Si j’aurais à expliquer ce qu’est le gouvernement en fonction d’uniquement ce que j’ai observé des politiciens dans ma vie, je dirais que le gouvernement, c’est le développement de la culture de l’incapacité de répondre aux questions que nos adversaires politiques (et les journalistes) nous posent dans le but tordu de défendre les projets de son propre parti en utilisant le moins possible d’arguments pour le faire. En résumé, les rares fois ou j’ai fait l’erreur d’écouter la “période de questions” à l’assemblée nationale, j’ai compris que ce n’était malheureusement pas suivi d’une période de réponses. La plupart du temps, on est spectateur de ce que j’appellerais, sans exagérer, des enfantillages de cour de récréation, par des gens bien habillés avec un vocabulaire bien habillé. Ces habits ne sont qu’un simulacre d’intelligence. Un simulacre qui cache la vérité: Leurs cerveaux sont vides.
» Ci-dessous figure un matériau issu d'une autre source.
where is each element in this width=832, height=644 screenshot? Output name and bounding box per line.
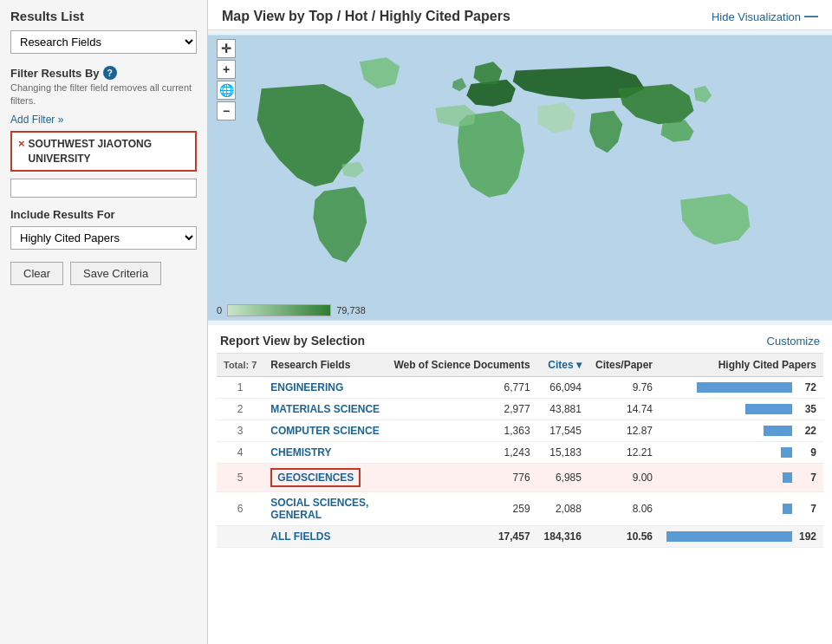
cell-rank: 3 — [217, 420, 263, 442]
field-link[interactable]: MATERIALS SCIENCE — [270, 403, 380, 415]
cell-field: CHEMISTRY — [263, 442, 387, 464]
field-link[interactable]: ENGINEERING — [270, 381, 343, 394]
cell-cites-per-paper: 14.74 — [588, 399, 660, 420]
zoom-in-icon[interactable]: + — [217, 60, 236, 79]
col-research-fields: Research Fields — [263, 354, 387, 377]
hcp-bar — [783, 472, 792, 483]
cell-rank: 2 — [217, 399, 263, 420]
cell-docs: 17,457 — [387, 526, 536, 548]
hcp-number: 192 — [797, 530, 816, 543]
map-area[interactable]: ✛ + 🌐 − — [208, 30, 832, 325]
pan-icon[interactable]: ✛ — [217, 39, 236, 58]
table-row: 4CHEMISTRY1,24315,18312.219 — [217, 442, 823, 464]
cell-hcp: 22 — [660, 420, 823, 442]
help-icon[interactable]: ? — [103, 66, 117, 80]
main-content: Map View by Top / Hot / Highly Cited Pap… — [208, 0, 832, 644]
cell-rank: 4 — [217, 442, 263, 464]
hcp-bar — [781, 447, 792, 458]
table-header-row: Total: 7 Research Fields Web of Science … — [217, 354, 823, 377]
col-docs: Web of Science Documents — [387, 354, 536, 377]
report-section: Report View by Selection Customize Total… — [208, 325, 832, 644]
field-link[interactable]: CHEMISTRY — [270, 446, 331, 459]
field-link[interactable]: COMPUTER SCIENCE — [270, 425, 379, 437]
cell-cites-per-paper: 9.76 — [588, 377, 660, 399]
active-filter-box: × SOUTHWEST JIAOTONG UNIVERSITY — [10, 131, 197, 172]
hcp-number: 7 — [797, 503, 816, 515]
hcp-bar — [666, 531, 792, 542]
cell-cites-per-paper: 12.87 — [588, 420, 660, 442]
table-row: 1ENGINEERING6,77166,0949.7672 — [217, 377, 823, 399]
map-controls: ✛ + 🌐 − — [217, 39, 236, 120]
customize-link[interactable]: Customize — [767, 335, 820, 348]
hide-visualization-link[interactable]: Hide Visualization — — [712, 9, 818, 24]
field-link[interactable]: GEOSCIENCES — [277, 472, 354, 484]
cell-hcp: 7 — [660, 492, 823, 526]
col-rank: Total: 7 — [217, 354, 263, 377]
cell-hcp: 9 — [660, 442, 823, 464]
cell-rank — [217, 526, 263, 548]
cell-field: COMPUTER SCIENCE — [263, 420, 387, 442]
filter-note: Changing the filter field removes all cu… — [10, 81, 197, 108]
cell-cites-per-paper: 8.06 — [588, 492, 660, 526]
hcp-bar — [697, 382, 792, 393]
remove-filter-icon[interactable]: × — [18, 137, 25, 151]
results-list-dropdown[interactable]: Research Fields Authors Institutions Cou… — [10, 30, 197, 54]
table-row: 6SOCIAL SCIENCES, GENERAL2592,0888.067 — [217, 492, 823, 526]
hcp-number: 35 — [797, 403, 816, 415]
field-link[interactable]: ALL FIELDS — [270, 530, 330, 543]
hcp-number: 22 — [797, 425, 816, 437]
field-link[interactable]: SOCIAL SCIENCES, GENERAL — [270, 497, 368, 521]
hcp-bar — [745, 404, 792, 414]
cell-cites-per-paper: 9.00 — [588, 464, 660, 492]
cell-field: SOCIAL SCIENCES, GENERAL — [263, 492, 387, 526]
col-hcp: Highly Cited Papers — [660, 354, 823, 377]
zoom-out-icon[interactable]: − — [217, 101, 236, 120]
cell-docs: 2,977 — [387, 399, 536, 420]
include-results-label: Include Results For — [10, 208, 197, 221]
report-header: Report View by Selection Customize — [217, 325, 823, 354]
save-criteria-button[interactable]: Save Criteria — [70, 262, 161, 285]
cell-docs: 1,243 — [387, 442, 536, 464]
legend-gradient-bar — [227, 304, 331, 316]
clear-button[interactable]: Clear — [10, 262, 63, 285]
include-results-dropdown[interactable]: Highly Cited Papers Hot Papers Top Paper… — [10, 226, 197, 250]
cell-field: MATERIALS SCIENCE — [263, 399, 387, 420]
globe-icon[interactable]: 🌐 — [217, 81, 236, 100]
cell-cites: 2,088 — [537, 492, 588, 526]
hide-viz-dash: — — [804, 9, 818, 24]
filter-search-input[interactable] — [10, 179, 197, 198]
col-cites[interactable]: Cites ▾ — [537, 354, 588, 377]
hide-viz-label: Hide Visualization — [712, 10, 801, 23]
hcp-bar — [783, 504, 792, 514]
cell-docs: 259 — [387, 492, 536, 526]
cell-docs: 6,771 — [387, 377, 536, 399]
cell-cites: 6,985 — [537, 464, 588, 492]
map-legend: 0 79,738 — [217, 304, 366, 316]
results-list-title: Results List — [10, 9, 197, 23]
legend-min-label: 0 — [217, 305, 222, 315]
cell-field: GEOSCIENCES — [263, 464, 387, 492]
sidebar: Results List Research Fields Authors Ins… — [0, 0, 208, 644]
cell-cites: 66,094 — [537, 377, 588, 399]
table-row: 2MATERIALS SCIENCE2,97743,88114.7435 — [217, 399, 823, 420]
report-title: Report View by Selection — [220, 334, 365, 348]
world-map — [208, 30, 832, 325]
cell-docs: 776 — [387, 464, 536, 492]
legend-max-label: 79,738 — [336, 305, 366, 315]
cell-hcp: 35 — [660, 399, 823, 420]
table-row: 5GEOSCIENCES7766,9859.007 — [217, 464, 823, 492]
cell-cites: 184,316 — [537, 526, 588, 548]
col-cites-per-paper: Cites/Paper — [588, 354, 660, 377]
report-table: Total: 7 Research Fields Web of Science … — [217, 354, 823, 548]
add-filter-link[interactable]: Add Filter » — [10, 114, 197, 126]
table-row: ALL FIELDS17,457184,31610.56192 — [217, 526, 823, 548]
cell-cites: 43,881 — [537, 399, 588, 420]
cell-field: ALL FIELDS — [263, 526, 387, 548]
map-view-title: Map View by Top / Hot / Highly Cited Pap… — [222, 9, 510, 24]
cell-hcp: 192 — [660, 526, 823, 548]
cell-hcp: 7 — [660, 464, 823, 492]
cell-cites-per-paper: 10.56 — [588, 526, 660, 548]
active-filter-text: SOUTHWEST JIAOTONG UNIVERSITY — [29, 137, 189, 166]
table-row: 3COMPUTER SCIENCE1,36317,54512.8722 — [217, 420, 823, 442]
hcp-number: 72 — [797, 381, 816, 394]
Je vous dit ça le plus sérieusement du monde. J’ai très souvent vu des gens de l’école primaire, sinon des adultes avec d’énormes problèmes psychologiques, utiliser plus de vocabulaire et démontrer des capacités de réflexion beaucoup plus aiguisées que tout ce que j’ai eu le malheur de voir par des politiciens à l’assemblée nationale ou devant des journalistes. Soit les cerveaux des politiciens sont vides tels les yeux vides d’une personne qui ne comprend pas une question, soit, au minimum, ils ne savent pas eux-mêmes de quoi ils parlent. Plus précisément, les idées des partis politiques sont soit incomprises, soit indéfendables par les politiciens eux-mêmes, par manque d’information parce qu’ils ne savent simplement pas ce qu’ils foutent là. L’autre possibilité? C’est qu’ils sont tout simplement lâches.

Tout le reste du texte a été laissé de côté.